问题
I'me trying to connect RStudio to Hive that has Kerberos authentication. If I run the below in an R script called from the command line, it works.
library("DBI")
library("rJava")
library("RJDBC")
cp = c("/u01/cloudera/parcels/CDH/lib/hive/lib/hive-jdbc.jar"
, "/u01/cloudera/parcels/CDH/lib/hadoop/hadoop-common.jar"
, "/u01/cloudera/parcels/CDH/lib/hive/lib/libthrift-0.9.2.jar"
, "/u01/cloudera/parcels/CDH/lib/hive/lib/hive-service.jar"
, "/u01/cloudera/parcels/CDH/lib/hive/lib/httpclient-4.2.5.jar"
, "/u01/cloudera/parcels/CDH/lib/hive/lib/httpcore-4.2.5.jar"
, "/u01/cloudera/parcels/CDH/lib/hive/lib/hive-jdbc-standalone.jar")
.jinit(classpath=cp)
drv <- JDBC("org.apache.hive.jdbc.HiveDriver" , "hive-jdbc.jar" )
conn <- dbConnect(drv , "jdbc:hive2://XXXX:10000/default;principal=hive/XXXX@XXXXX";auth-kerberos)
If I run the exact same script in RStudio, I get an error:
javax.security.sasl.SaslException: GSS initiate failed [Caused by GSSException: No valid credentials provided (Mechanism level: Failed to find any Kerberos tgt)]
If I run system('klist') in RStudio, it shows I have a valid ticket. It seems RStudio isn't able to identify the ticket but R is. Any ideas?
回答1:
Some boring stuff first, to put things into context, then the solution.
- Kerberos: it's complicated by nature (think cryptography network), even without considering that Microsoft has its own implementation and extensions
- Java and Kerberos: it's even more complicated (only partial support, subtle changes in Java versions, etc.)
- Hadoop and Java and Kerberos: it's complicated and ugly (read the GitBook "Hadoop and Kerberos, the Madness beyond the Gate" if you really want to lose your sanity) and it's even worse on Windows cf. lack of an official build for the required Hadoop "native libs"

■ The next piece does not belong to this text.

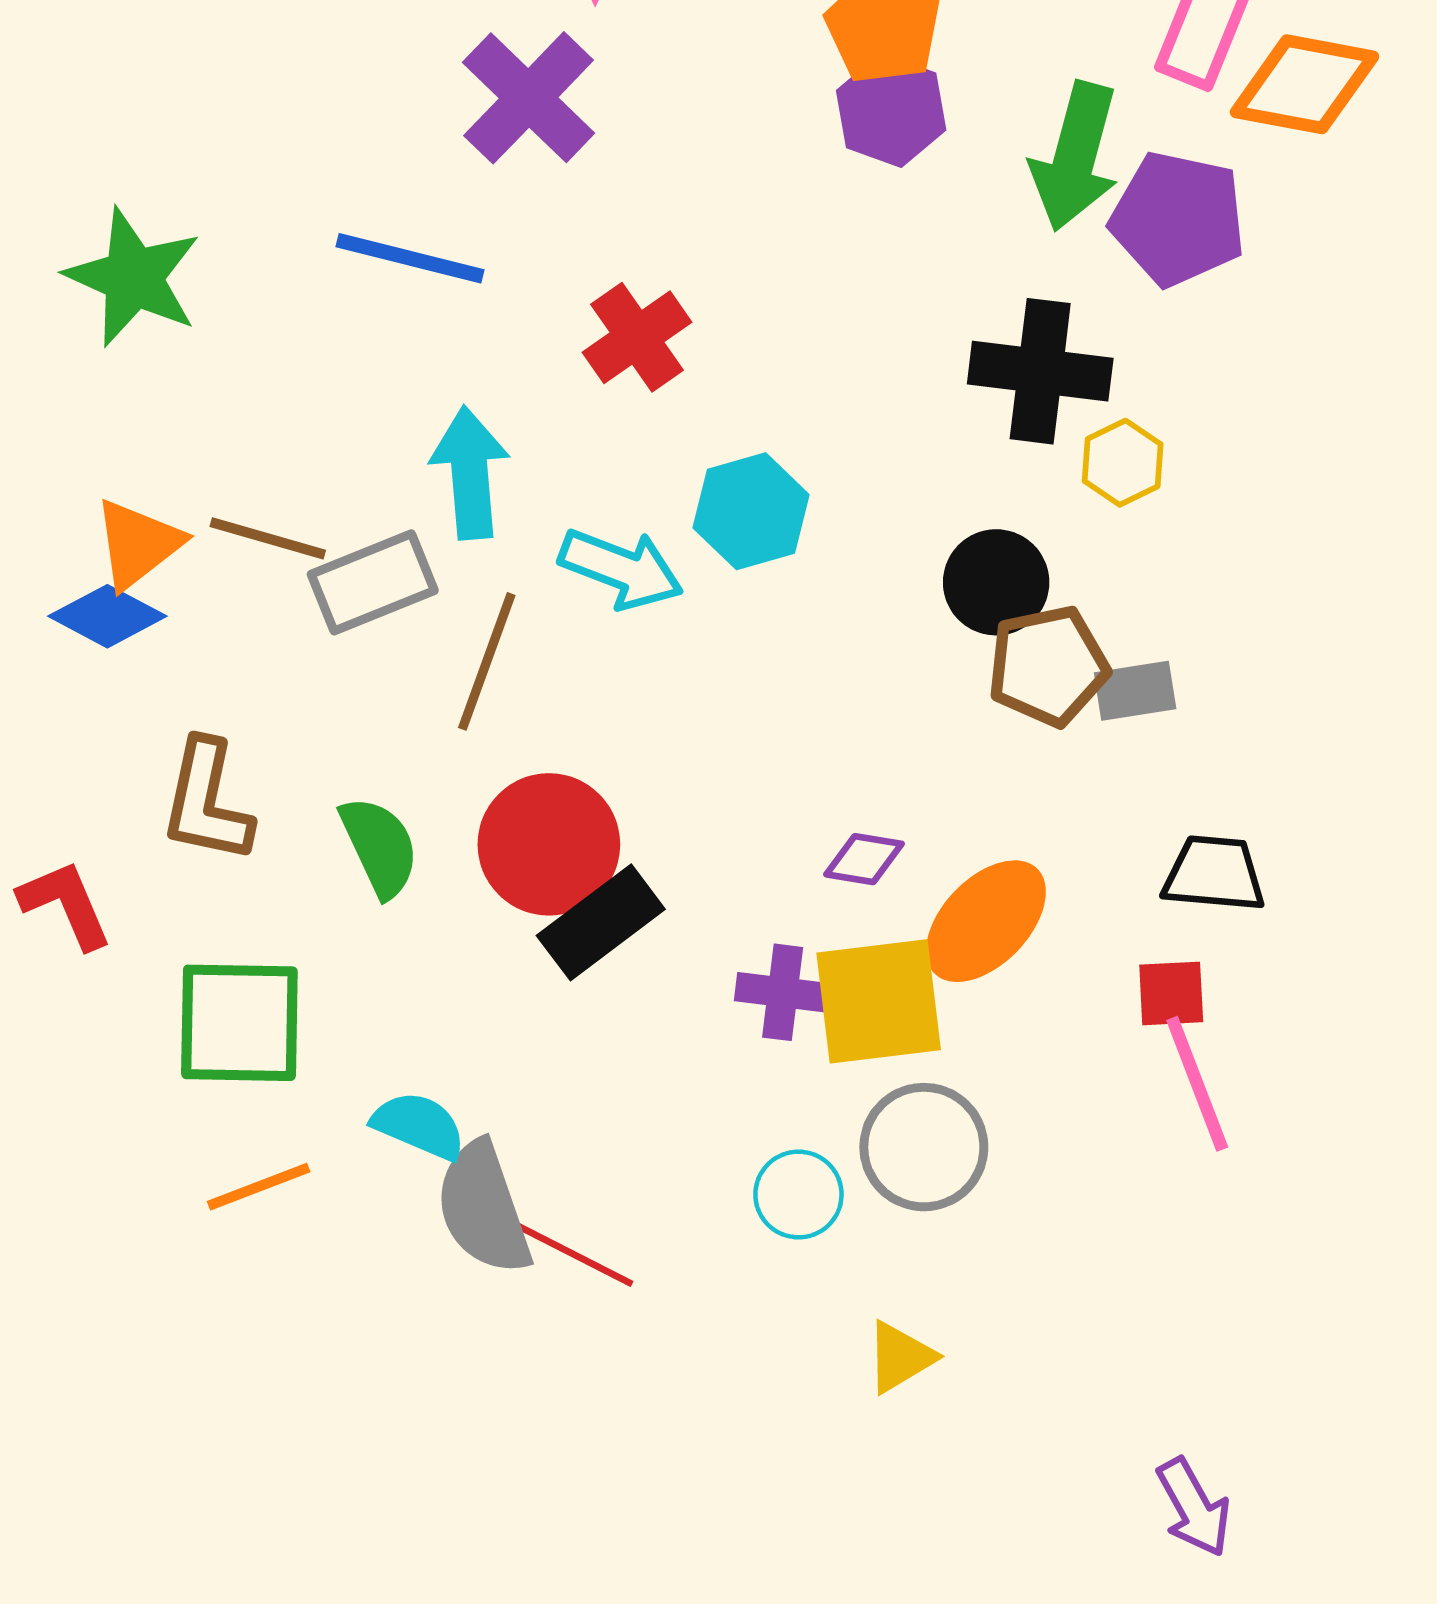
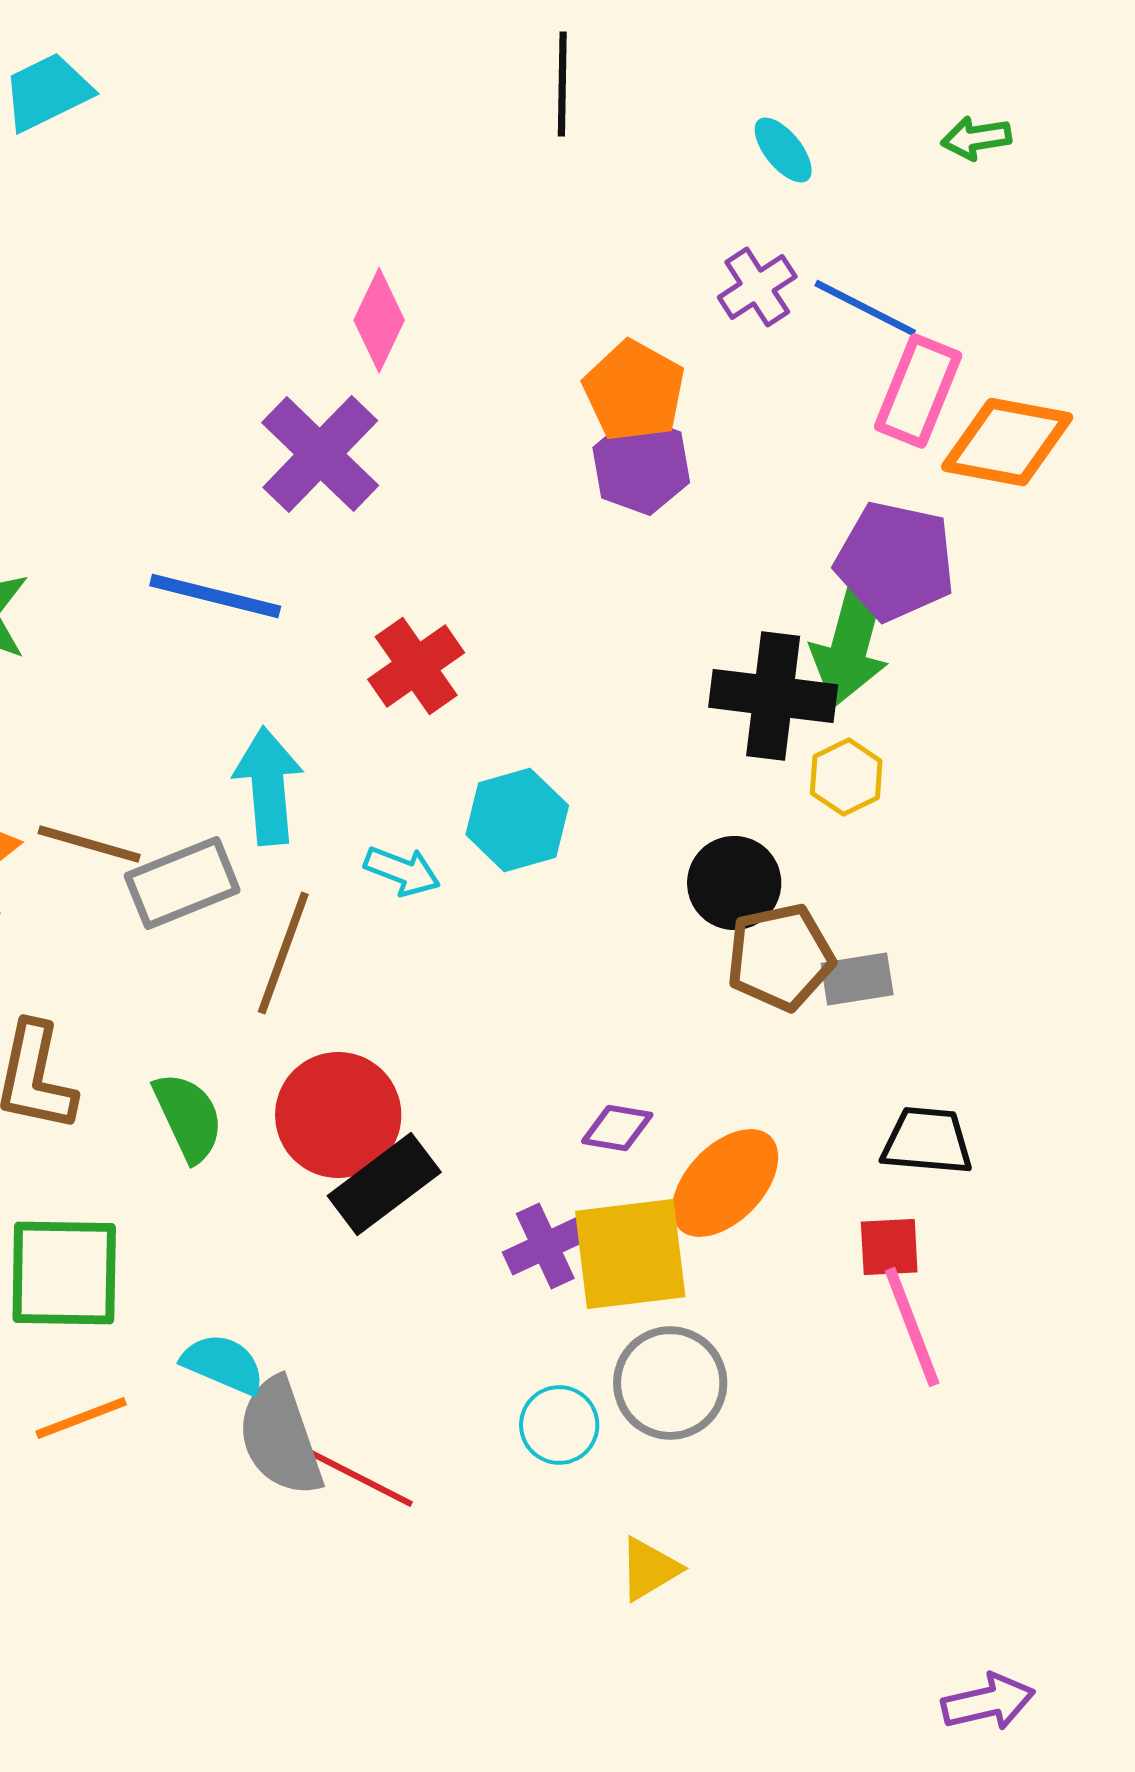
green arrow: (1075, 157) -> (851, 641), moved
cyan arrow: (621, 569) -> (402, 871), size x0.7
purple cross: (783, 992) -> (545, 1246), turned -32
purple arrow: (1194, 1507) -> (988, 1702), moved, turned -74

- Hive and JDBC and Kerberos: the good news is that you don't need the Hadoop "ugly" part unless you are using the Apache JDBC driver on Windows (hint: ditch it and opt for the Cloudera JDBC driver!); the bad news is that you may need raw JAAS configuration and specific Java system properties
- R and Java/JDBC: it works quite well, except that sometimes you want to pass specific Java system properties to the JVM -- either at launch time or at run time -- but
.jinit
does not support that AFAIK, you must resort to a workaround
There is one Java system property that must be set for Kerberos auth to work in JDBC, and it's not always set by default.
But you can't set that Java property from R directly; you have to set an environment variable (either before starting R, or from R code but before
.jinit
)
Option 1: from a Linux shell script, before starting R...
export JAVA_TOOL_OPTIONS="-Djavax.security.auth.useSubjectCredsOnly=false"
Option 2: from your R code...
Sys.setenv(JAVA_TOOL_OPTIONS="-Djavax.security.auth.useSubjectCredsOnly=false")
.jinit(...)
Now, that may not be sufficient in all cases. Maybe you need to use a specific Kerberos config because your Hadoop cluster uses its own KDC. Maybe you don't want to use the default Kerberos ticket, but instead authenticate as a service account, using a password stored in a keytab file.
And maybe you need some debugging information because, well, shit happens (and security libraries are quite secretive by default, not to make things too easy for hackers, I suppose...)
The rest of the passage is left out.